- WHAT IS REQUIRED:
Could you print, exactly as they stand, the lines from the one holding "Płatność w depozycie (escrow)" to the end of the data below, and nothing more?

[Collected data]
==================================================
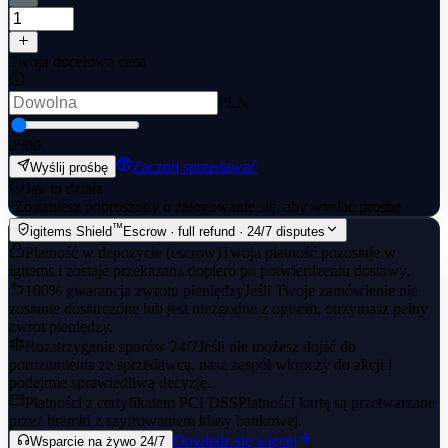
Twoja docelowa cena
PLN
0
500
Zacznij sprzedawać
Wyślij prośbę
Jak to działa
·
Zostaniesz poproszony o zalogowanie się, aby wysłać prośbę.
™
igitems Shield
Escrow · full refund · 24/7 disputes
Płatność w depozycie (escrow)
Twoja płatność pozostaje w
igitems i zostaje przekazana dopiero po potwierdzeniu dostawy.
100% gwarancja zwrotu pieniędzy
Jeśli Twoje zamówienie nie
zostanie dostarczone lub jest niezgodne z opisem, otrzymasz pełny
zwrot pieniędzy.
Rozstrzyganie sporów 24/7
Jeśli nie możesz dojść do
porozumienia ze sprzedawcą, nasz zespół wkroczy do akcji i
podejmie sprawiedliwą decyzję.
Płatności z certyfikatem PCI DSS
Płatności kartą są przetwarzane
przez bramki z szyfrowaniem klasy bankowej.
Dowiedz się więcej
Wsparcie na żywo 24/7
==================================================
- EXERCISE ANSWER:
Płatność w depozycie (escrow)
Twoja płatność pozostaje w
igitems i zostaje przekazana dopiero po potwierdzeniu dostawy.
100% gwarancja zwrotu pieniędzy
Jeśli Twoje zamówienie nie
zostanie dostarczone lub jest niezgodne z opisem, otrzymasz pełny
zwrot pieniędzy.
Rozstrzyganie sporów 24/7
Jeśli nie możesz dojść do
porozumienia ze sprzedawcą, nasz zespół wkroczy do akcji i
podejmie sprawiedliwą decyzję.
Płatności z certyfikatem PCI DSS
Płatności kartą są przetwarzane
przez bramki z szyfrowaniem klasy bankowej.
Dowiedz się więcej
Wsparcie na żywo 24/7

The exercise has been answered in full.